• [WHAT NEEDS TO BE DONE] Locate every line in the records below that holds the word "chauffe" and return each one.

* * * * * * *

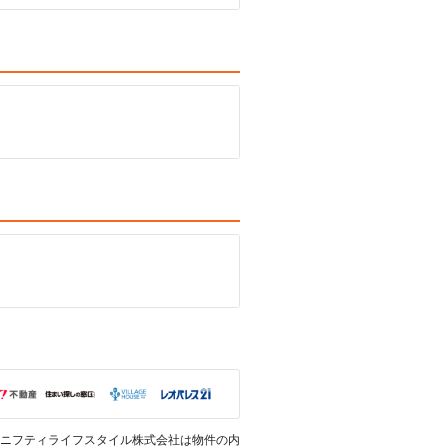
ニフティライフスタイル株式会社は物件の内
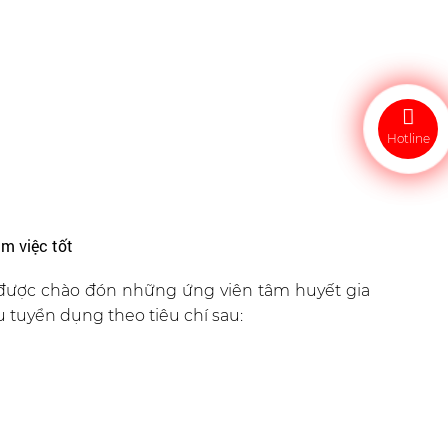
Hotline
m việc tốt
ược chào đón những ứng viên tâm huyết gia
tuyển dụng theo tiêu chí sau:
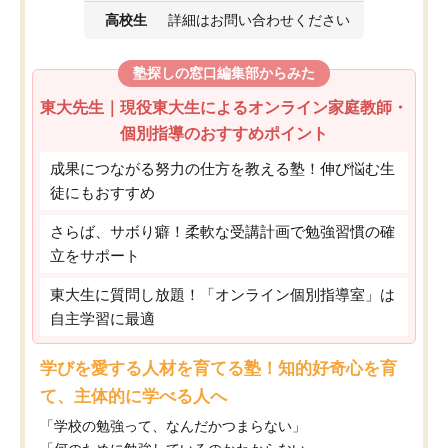
高校生
詳細はお問い合わせください
塾探しの窓口編集部からみた
東大先生｜現役東大生によるオンライン家庭教師・
個別指導のおすすめポイント
成果につながる努力の仕方を教える塾！伸び悩む生
徒にもおすすめ
さらば、サボり癖！柔軟な受講計画で勉強習慣の確
立をサポート
東大生に質問し放題！「オンライン個別指導室」は
自主学習に最適
学びを愛する人材を育てる塾！知的好奇心を育
て、主体的に学べる人へ
「学校の勉強って、なんだかつまらない」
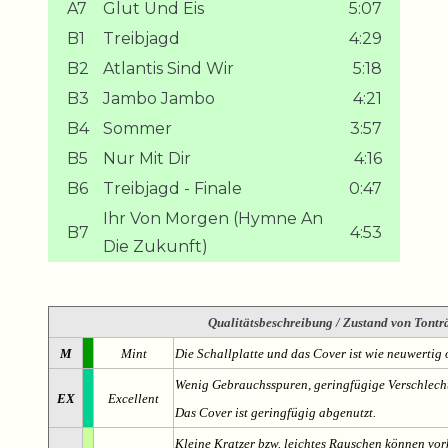
A7
Glut Und Eis
5:07
B1
Treibjagd
4:29
B2
Atlantis Sind Wir
5:18
B3
Jambo Jambo
4:21
B4
Sommer
3:57
B5
Nur Mit Dir
4:16
B6
Treibjagd - Finale
0:47
Ihr Von Morgen (Hymne An
B7
4:53
Die Zukunft)
Qualitätsbeschreibung
/ Zustand von Tonträ
M
Mint
Die Schallplatte und das Cover ist wie neuwertig 
Wenig Gebrauchsspuren, geringfügige Verschlech
EX
Excellent
Das Cover ist geringfügig abgenutzt.
Kleine Kratzer bzw. leichtes Rauschen können v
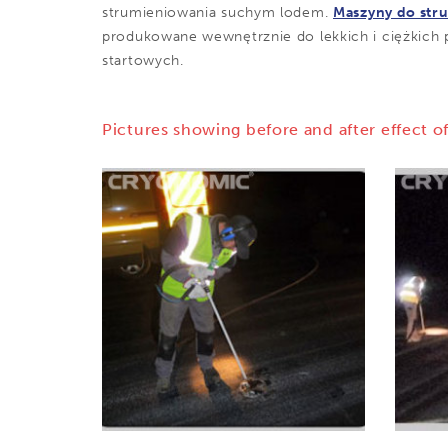
strumieniowania suchym lodem.
Maszyny do str
produkowane wewnętrznie do lekkich i ciężkich p
startowych.
Pictures showing before and after effect of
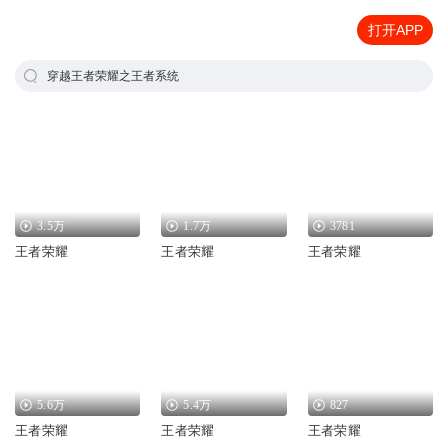
打开APP
穿越王者荣耀之王者系统
3.5万
1.7万
3781
王者荣耀
王者荣耀
王者荣耀
5.6万
5.4万
827
王者荣耀
王者荣耀
王者荣耀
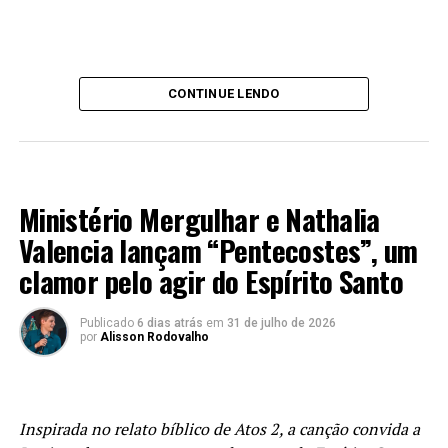
CONTINUE LENDO
MÚSICA
Ministério Mergulhar e Nathalia
Valencia lançam “Pentecostes”, um
clamor pelo agir do Espírito Santo
Publicado
6 dias atrás
em
31 de julho de 2026
por
Alisson Rodovalho
Inspirada no relato bíblico de Atos 2, a canção convida a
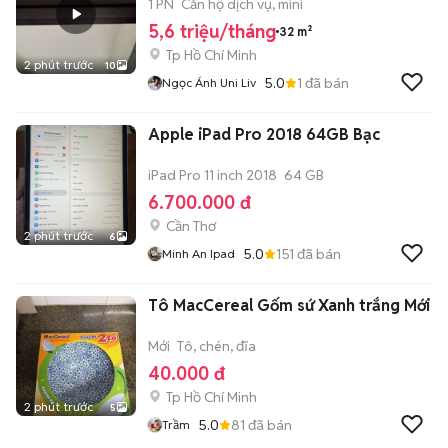
1 PN
Căn hộ dịch vụ, mini
5,6 triệu/tháng
32 m²
Tp Hồ Chí Minh
2 phút trước
10
5.0
1
đã bán
Ngọc Ánh Uni Liv
Apple iPad Pro 2018 64GB Bạc
iPad Pro 11 inch 2018
64 GB
6.700.000 đ
Cần Thơ
2 phút trước
6
5.0
151
đã bán
Minh An Ipad
Tô MacCereal Gốm sứ Xanh trắng Mới
Mới
Tô, chén, đĩa
40.000 đ
Tp Hồ Chí Minh
2 phút trước
5
5.0
81
đã bán
Trầm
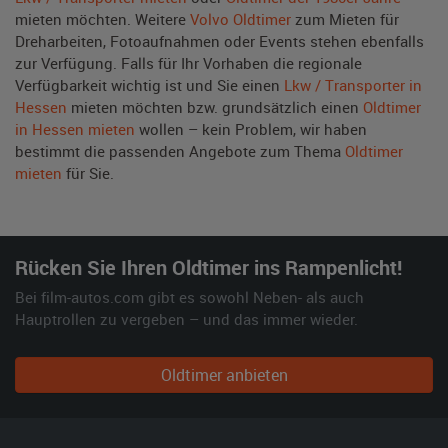
mieten möchten. Weitere
Volvo Oldtimer
zum Mieten für
Dreharbeiten, Fotoaufnahmen oder Events stehen ebenfalls
zur Verfügung. Falls für Ihr Vorhaben die regionale
Verfügbarkeit wichtig ist und Sie einen
Lkw / Transporter in
Hessen
mieten möchten bzw. grundsätzlich einen
Oldtimer
in Hessen mieten
wollen – kein Problem, wir haben
bestimmt die passenden Angebote zum Thema
Oldtimer
mieten
für Sie.
Rücken Sie Ihren Oldtimer ins Rampenlicht!
Bei film-autos.com gibt es sowohl Neben- als auch
Hauptrollen zu vergeben – und das immer wieder.
Oldtimer anbieten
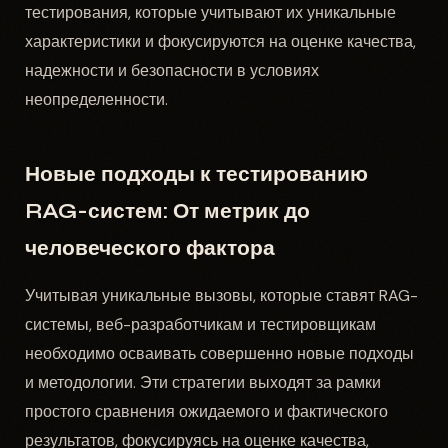
тестирования, которые учитывают их уникальные
характеристики и фокусируются на оценке качества,
надежности и безопасности в условиях
неопределенности.
Новые подходы к тестированию
RAG-систем: От метрик до
человеческого фактора
Учитывая уникальные вызовы, которые ставят RAG-
системы, веб-разработчикам и тестировщикам
необходимо осваивать совершенно новые подходы
и методологии. Эти стратегии выходят за рамки
простого сравнения ожидаемого и фактического
результатов, фокусируясь на оценке качества,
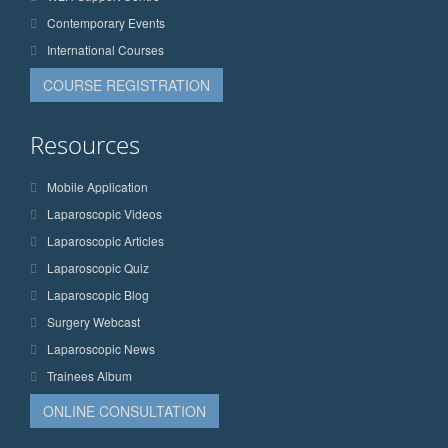
Contemporary Events
International Courses
COURSE REGISTRATION
Resources
Mobile Application
Laparoscopic Videos
Laparoscopic Articles
Laparoscopic Quiz
Laparoscopic Blog
Surgery Webcast
Laparoscopic News
Trainees Album
ONLINE CONSULTATION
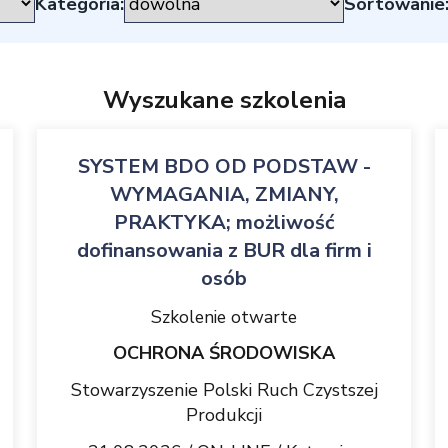
Kategoria:
Sortowanie
Wyszukane szkolenia
SYSTEM BDO OD PODSTAW -
WYMAGANIA, ZMIANY,
PRAKTYKA; możliwość
dofinansowania z BUR dla firm i
osób
Szkolenie otwarte
OCHRONA ŚRODOWISKA
Stowarzyszenie Polski Ruch Czystszej
Produkcji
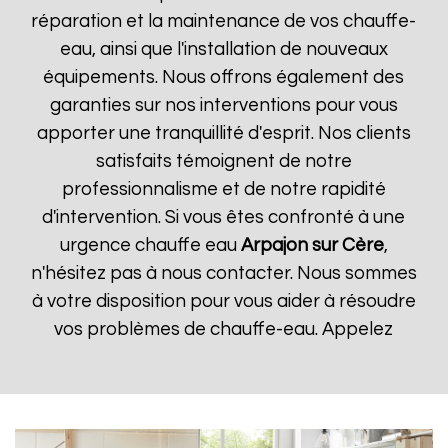
réparation et la maintenance de vos chauffe-
eau, ainsi que l'installation de nouveaux
équipements. Nous offrons également des
garanties sur nos interventions pour vous
apporter une tranquillité d'esprit. Nos clients
satisfaits témoignent de notre
professionnalisme et de notre rapidité
d'intervention. Si vous êtes confronté à une
urgence chauffe eau
Arpajon sur Cère
,
n'hésitez pas à nous contacter. Nous sommes
à votre disposition pour vous aider à résoudre
vos problèmes de chauffe-eau. Appelez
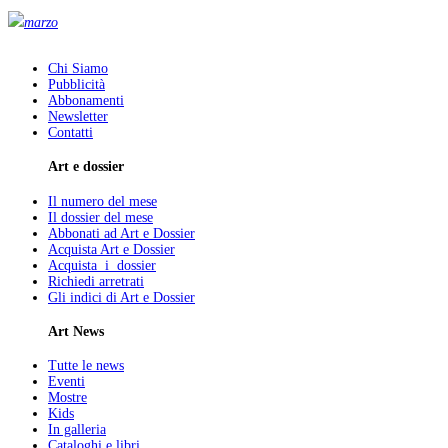
marzo
Chi Siamo
Pubblicità
Abbonamenti
Newsletter
Contatti
Art e dossier
Il numero del mese
Il dossier del mese
Abbonati ad Art e Dossier
Acquista Art e Dossier
Acquista i dossier
Richiedi arretrati
Gli indici di Art e Dossier
Art News
Tutte le news
Eventi
Mostre
Kids
In galleria
Cataloghi e libri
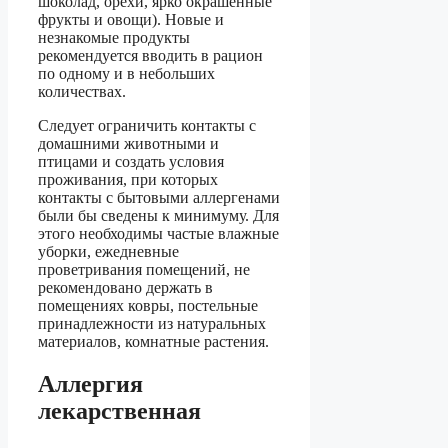
шоколад, орехи, ярко окрашенные
фрукты и овощи). Новые и
незнакомые продукты
рекомендуется вводить в рацион
по одному и в небольших
количествах.
Следует ограничить контакты с
домашними животными и
птицами и создать условия
проживания, при которых
контакты с бытовыми аллергенами
были бы сведены к минимуму. Для
этого необходимы частые влажные
уборки, ежедневные
проветривания помещений, не
рекомендовано держать в
помещениях ковры, постельные
принадлежности из натуральных
материалов, комнатные растения.
Аллергия
лекарственная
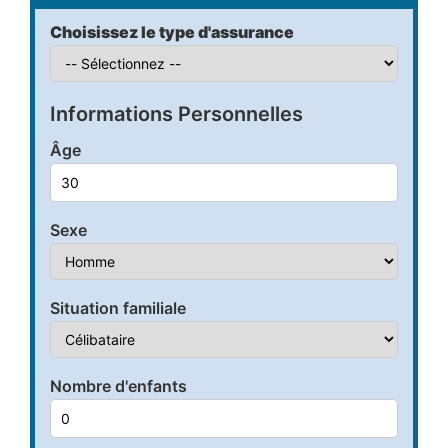
Choisissez le type d'assurance
Informations Personnelles
Âge
Sexe
Situation familiale
Nombre d'enfants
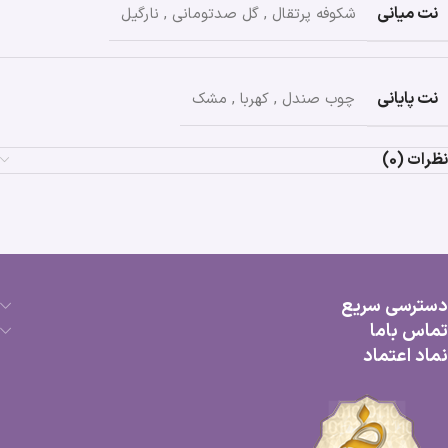
نت میانی
شکوفه پرتقال
,
گل صدتومانی
,
نارگیل
نت پایانی
چوب صندل
,
کهربا
,
مشک
نظرات (0)
دسترسی سریع
تماس باما
نماد اعتماد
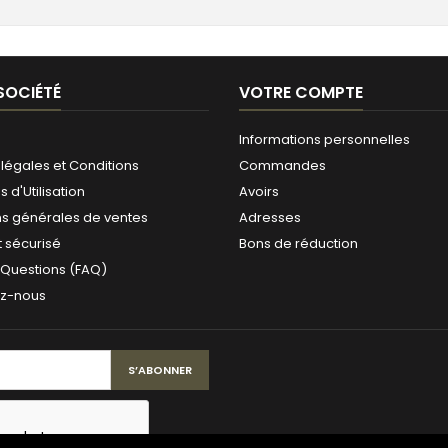
SOCIÉTÉ
VOTRE COMPTE
Informations personnelles
légales et Conditions
Commandes
 d'Utilisation
Avoirs
ns générales de ventes
Adresses
 sécurisé
Bons de réduction
 Questions (FAQ)
ez-nous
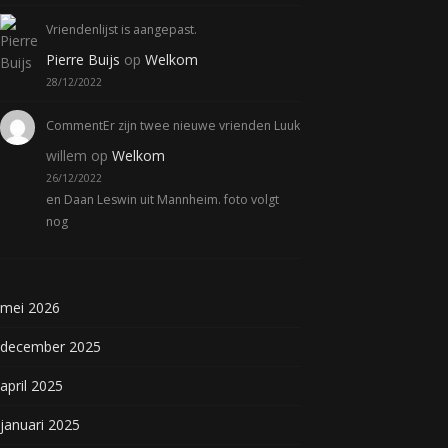
Vriendenlijst is aangepast.
Pierre Buijs
op
Welkom
28/12/2022
CommentEr zijn twee nieuwe vrienden Luuk
willem
op
Welkom
26/12/2022
en Daan Leswin uit Mannheim. foto volgt
nog
mei 2026
december 2025
april 2025
januari 2025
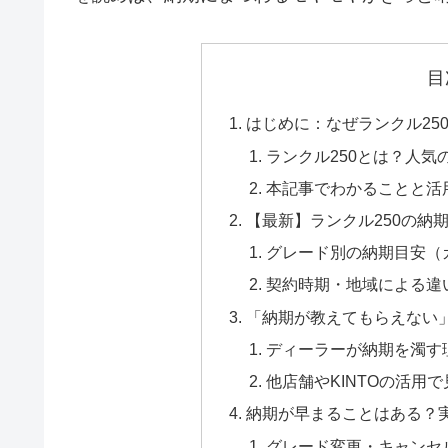
目
はじめに：なぜランクル25
ランクル250とは？人気
本記事でわかることと活
【最新】ランクル250の納期
グレード別の納期目安（
契約時期・地域による違
「納期が教えてもらえない
ディーラーが納期を濁す
他店舗やKINTOの活用
納期が早まることはある？
グレード変更・キャンセ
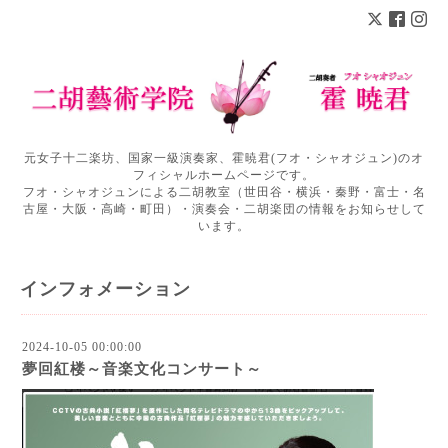
元女子十二楽坊、国家一級演奏家、霍暁君(フオ・シャオジュン)のオ
フィシャルホームページです。
フオ・シャオジュンによる二胡教室（世田谷・横浜・秦野・富士・名
古屋・大阪・高崎・町田）・演奏会・二胡楽団の情報をお知らせして
います。
インフォメーション
2024-10-05 00:00:00
夢回紅楼～音楽文化コンサート～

* * * * * * *

• [OUTPUT BELOW]
réparation et la maintenance de vos chauffe-
urgence chauffe eau
vos problèmes de chauffe-eau. Appelez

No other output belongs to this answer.